§ Supplied information
========================

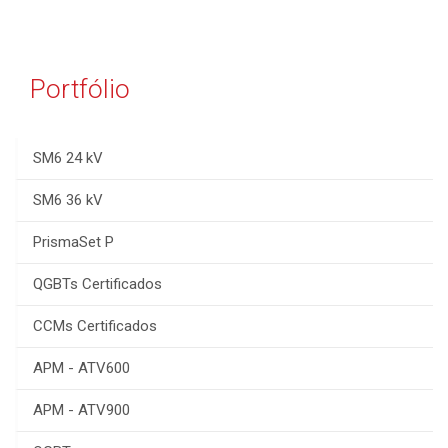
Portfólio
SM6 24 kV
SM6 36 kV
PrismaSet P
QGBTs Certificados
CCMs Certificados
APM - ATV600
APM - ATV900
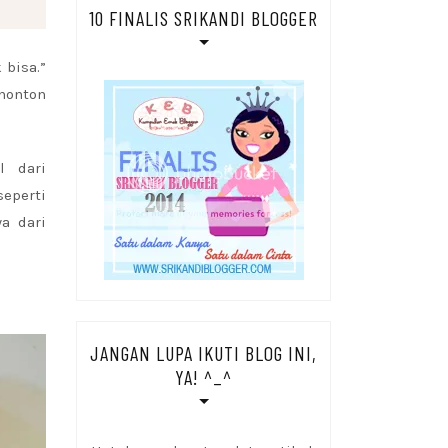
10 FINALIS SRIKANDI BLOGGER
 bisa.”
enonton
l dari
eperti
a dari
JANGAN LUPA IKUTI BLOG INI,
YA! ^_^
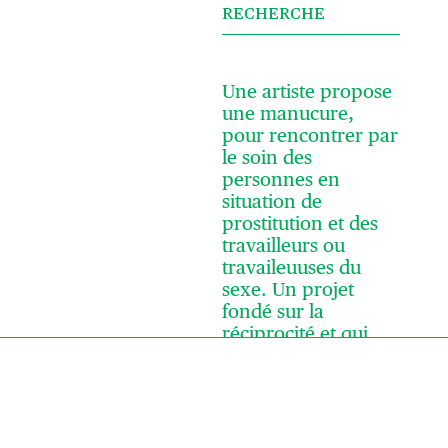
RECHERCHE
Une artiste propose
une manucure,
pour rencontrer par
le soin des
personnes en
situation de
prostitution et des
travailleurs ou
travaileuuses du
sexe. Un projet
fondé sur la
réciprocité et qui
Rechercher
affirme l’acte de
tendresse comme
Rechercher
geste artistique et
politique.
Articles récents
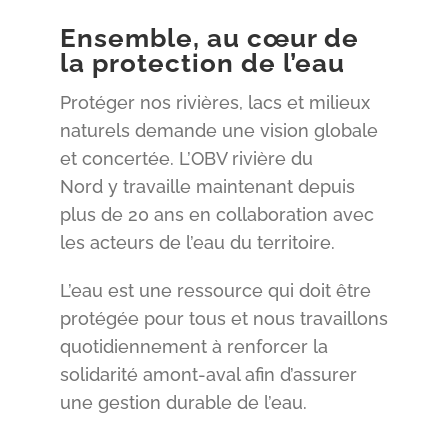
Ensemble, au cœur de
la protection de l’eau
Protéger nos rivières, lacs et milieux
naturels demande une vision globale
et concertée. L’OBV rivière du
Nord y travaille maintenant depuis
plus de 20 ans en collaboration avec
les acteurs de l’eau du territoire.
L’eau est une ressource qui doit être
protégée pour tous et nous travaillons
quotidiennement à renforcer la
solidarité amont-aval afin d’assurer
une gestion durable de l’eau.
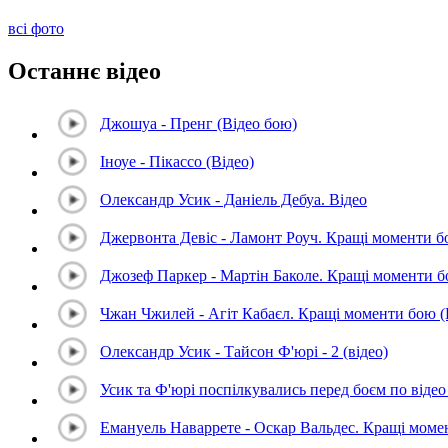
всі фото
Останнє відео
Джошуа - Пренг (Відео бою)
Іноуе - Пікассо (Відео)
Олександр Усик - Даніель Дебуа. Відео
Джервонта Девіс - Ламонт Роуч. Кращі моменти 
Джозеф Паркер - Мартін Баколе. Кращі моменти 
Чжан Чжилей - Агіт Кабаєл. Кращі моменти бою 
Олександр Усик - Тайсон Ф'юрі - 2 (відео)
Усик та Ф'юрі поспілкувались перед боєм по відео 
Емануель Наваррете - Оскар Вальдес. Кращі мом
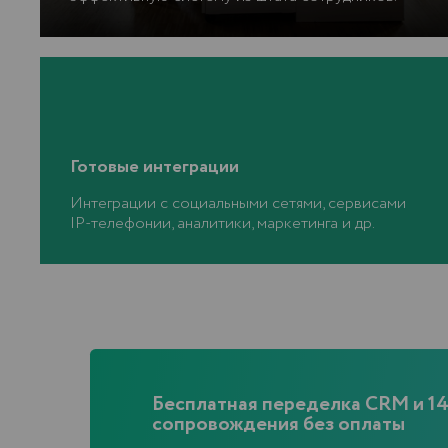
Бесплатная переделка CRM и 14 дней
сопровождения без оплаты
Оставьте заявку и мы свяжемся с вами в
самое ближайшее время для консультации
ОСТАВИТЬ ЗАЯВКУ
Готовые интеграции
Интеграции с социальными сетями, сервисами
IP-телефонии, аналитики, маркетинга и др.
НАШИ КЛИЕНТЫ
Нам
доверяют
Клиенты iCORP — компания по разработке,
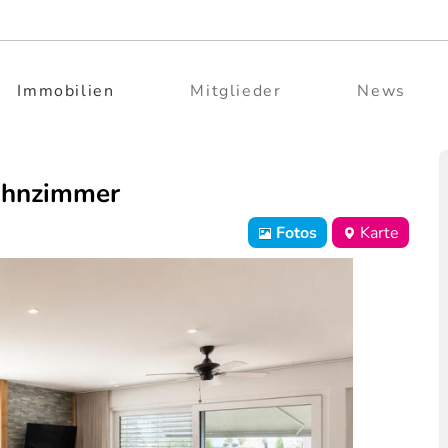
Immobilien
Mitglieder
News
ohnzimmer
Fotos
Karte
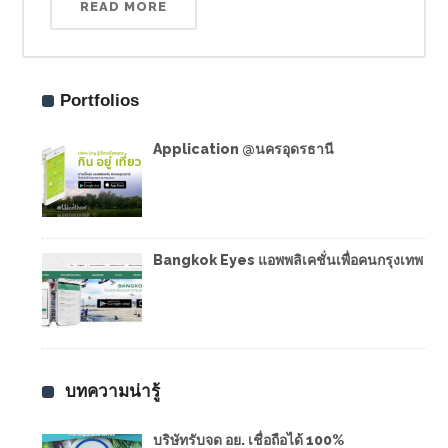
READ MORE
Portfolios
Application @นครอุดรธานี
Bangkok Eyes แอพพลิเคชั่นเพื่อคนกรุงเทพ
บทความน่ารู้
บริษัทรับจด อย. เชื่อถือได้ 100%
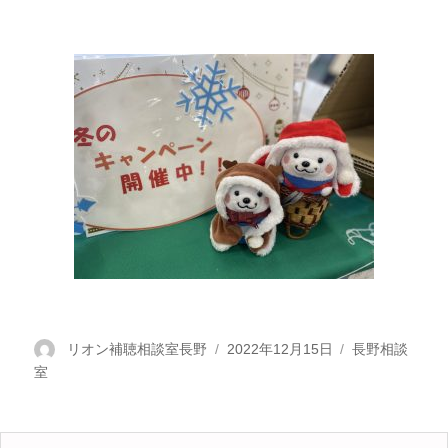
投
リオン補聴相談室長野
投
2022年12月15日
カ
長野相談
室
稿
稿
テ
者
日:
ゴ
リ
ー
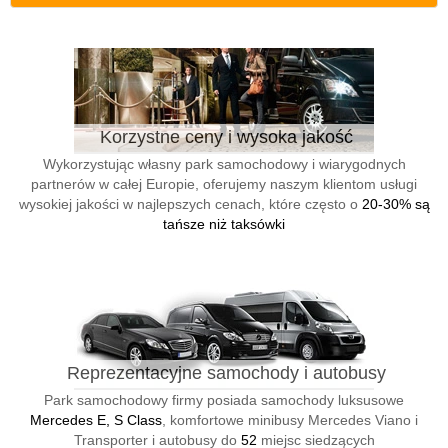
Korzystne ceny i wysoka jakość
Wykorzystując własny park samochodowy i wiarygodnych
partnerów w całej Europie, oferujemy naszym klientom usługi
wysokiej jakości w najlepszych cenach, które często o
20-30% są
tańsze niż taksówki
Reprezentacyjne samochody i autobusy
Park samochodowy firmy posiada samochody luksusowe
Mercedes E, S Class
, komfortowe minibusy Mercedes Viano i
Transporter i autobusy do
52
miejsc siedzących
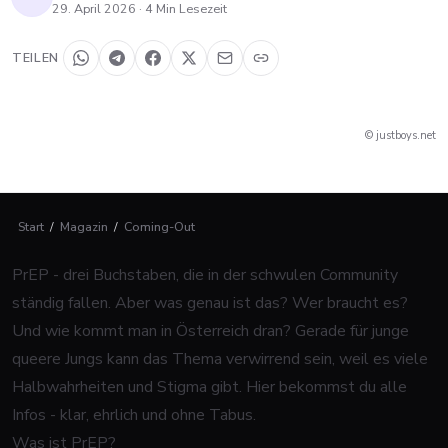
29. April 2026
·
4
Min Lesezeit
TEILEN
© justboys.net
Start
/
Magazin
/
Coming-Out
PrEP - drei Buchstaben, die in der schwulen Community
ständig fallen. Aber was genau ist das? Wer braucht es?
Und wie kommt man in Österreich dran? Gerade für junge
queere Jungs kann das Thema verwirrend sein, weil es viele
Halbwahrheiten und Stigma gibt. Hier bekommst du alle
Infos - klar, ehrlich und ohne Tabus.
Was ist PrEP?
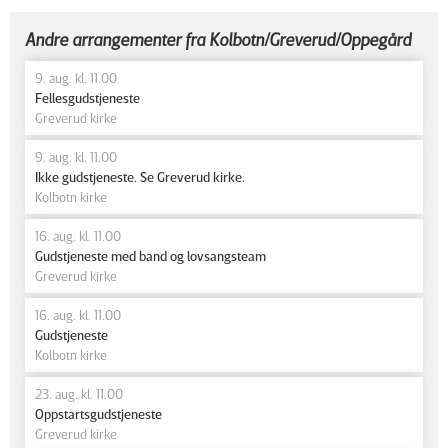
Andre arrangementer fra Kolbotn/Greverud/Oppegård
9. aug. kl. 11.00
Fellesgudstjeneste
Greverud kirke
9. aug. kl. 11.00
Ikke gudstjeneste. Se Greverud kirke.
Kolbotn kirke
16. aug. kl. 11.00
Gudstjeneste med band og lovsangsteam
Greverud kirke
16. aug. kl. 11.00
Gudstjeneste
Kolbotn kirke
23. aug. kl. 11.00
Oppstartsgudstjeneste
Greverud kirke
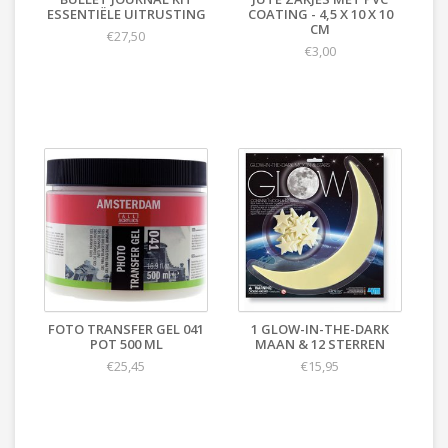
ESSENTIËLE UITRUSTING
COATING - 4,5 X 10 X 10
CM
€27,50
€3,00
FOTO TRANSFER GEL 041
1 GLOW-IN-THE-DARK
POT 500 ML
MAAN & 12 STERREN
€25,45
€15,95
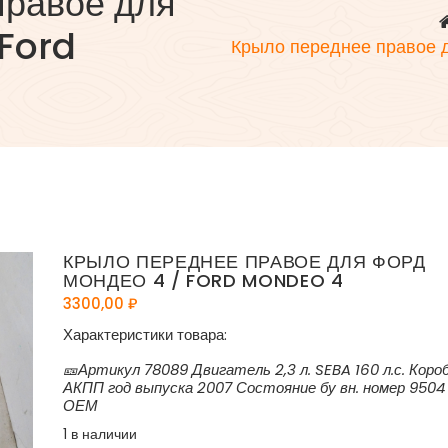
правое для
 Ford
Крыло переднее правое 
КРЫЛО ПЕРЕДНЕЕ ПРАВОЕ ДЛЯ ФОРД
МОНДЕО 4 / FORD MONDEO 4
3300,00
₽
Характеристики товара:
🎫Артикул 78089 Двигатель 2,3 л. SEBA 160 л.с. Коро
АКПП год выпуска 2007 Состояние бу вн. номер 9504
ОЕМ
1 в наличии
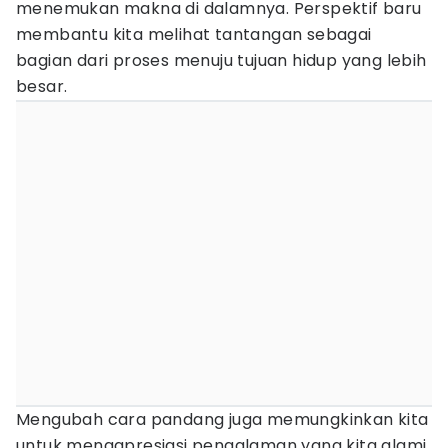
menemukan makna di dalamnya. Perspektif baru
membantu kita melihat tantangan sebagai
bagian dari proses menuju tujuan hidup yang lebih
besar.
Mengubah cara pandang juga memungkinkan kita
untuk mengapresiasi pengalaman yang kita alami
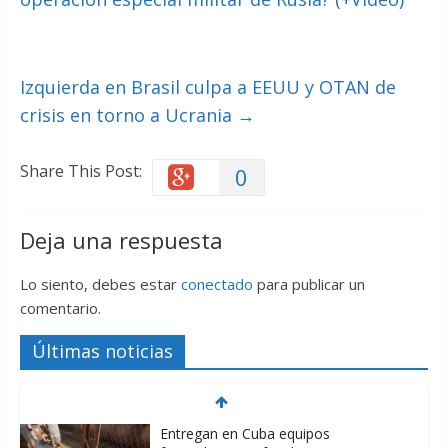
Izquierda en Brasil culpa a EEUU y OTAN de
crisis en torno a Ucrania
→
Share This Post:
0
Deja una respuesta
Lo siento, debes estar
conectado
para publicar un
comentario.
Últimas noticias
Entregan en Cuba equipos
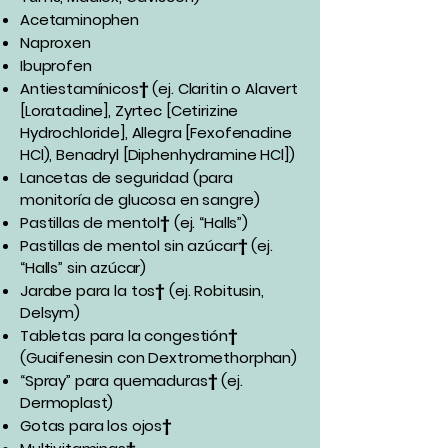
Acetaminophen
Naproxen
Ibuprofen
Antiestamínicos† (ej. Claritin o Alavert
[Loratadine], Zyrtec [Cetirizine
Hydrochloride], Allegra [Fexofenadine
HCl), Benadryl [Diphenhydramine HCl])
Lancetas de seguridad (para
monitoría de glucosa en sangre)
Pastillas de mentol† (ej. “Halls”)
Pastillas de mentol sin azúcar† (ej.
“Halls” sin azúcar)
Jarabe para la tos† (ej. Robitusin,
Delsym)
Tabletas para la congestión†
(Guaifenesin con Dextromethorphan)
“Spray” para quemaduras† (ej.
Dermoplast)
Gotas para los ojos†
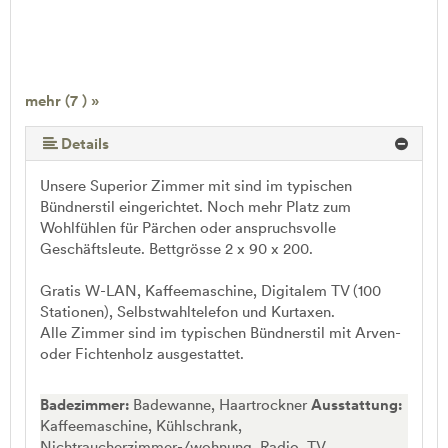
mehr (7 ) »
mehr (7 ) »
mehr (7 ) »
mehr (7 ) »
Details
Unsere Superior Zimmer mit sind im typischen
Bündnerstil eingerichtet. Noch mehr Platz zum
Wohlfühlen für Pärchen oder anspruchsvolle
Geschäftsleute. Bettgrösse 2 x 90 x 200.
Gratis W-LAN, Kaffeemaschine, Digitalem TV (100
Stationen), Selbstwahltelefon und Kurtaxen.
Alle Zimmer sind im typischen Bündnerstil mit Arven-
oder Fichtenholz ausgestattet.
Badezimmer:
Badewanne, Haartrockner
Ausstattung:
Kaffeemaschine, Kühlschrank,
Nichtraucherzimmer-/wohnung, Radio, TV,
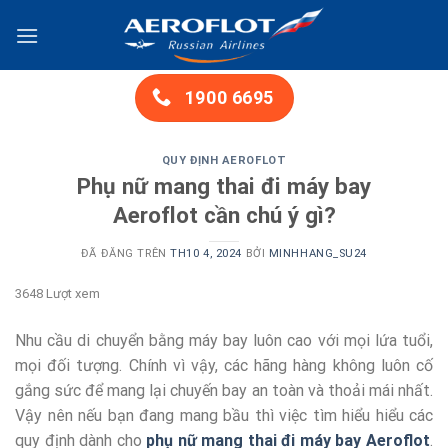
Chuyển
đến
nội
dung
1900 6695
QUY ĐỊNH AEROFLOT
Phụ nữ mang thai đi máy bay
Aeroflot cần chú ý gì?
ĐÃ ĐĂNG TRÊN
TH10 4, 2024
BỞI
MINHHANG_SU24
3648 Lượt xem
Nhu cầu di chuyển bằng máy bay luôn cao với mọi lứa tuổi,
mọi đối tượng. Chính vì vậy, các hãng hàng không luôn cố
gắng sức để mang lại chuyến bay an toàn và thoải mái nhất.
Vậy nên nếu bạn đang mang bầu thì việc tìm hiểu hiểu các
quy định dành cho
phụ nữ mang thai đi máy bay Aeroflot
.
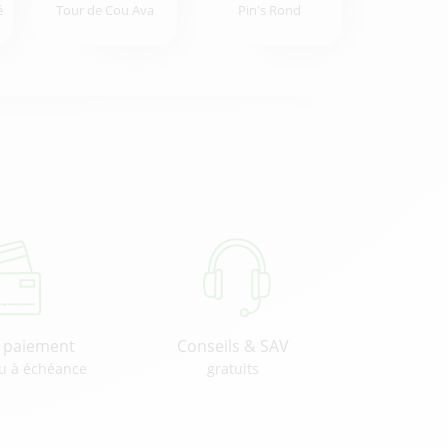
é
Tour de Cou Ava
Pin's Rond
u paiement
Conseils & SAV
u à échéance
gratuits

========================

§ The task
Extract, without any images, the part of the material above that opens with the line containing "APM - ATV900" and closes with the line containing "naturels demande une vision globale", both lines included.

§ Solved exercise
APM - ATV900
10 FINALIS SRIKANDI BLOGGER
 bisa.”
enonton
l dari
eperti
a dari
JANGAN LUPA IKUTI BLOG INI,
YA! ^_^
RECHERCHE
Une artiste propose
une manucure,
pour rencontrer par
le soin des
personnes en
situation de
prostitution et des
travailleurs ou
travaileuuses du
sexe. Un projet
fondé sur la
réciprocité et qui
Rechercher
affirme l’acte de
tendresse comme
Rechercher
geste artistique et
politique.
Articles récents
Ensemble, au cœur de
la protection de l’eau
Protéger nos rivières, lacs et milieux
naturels demande une vision globale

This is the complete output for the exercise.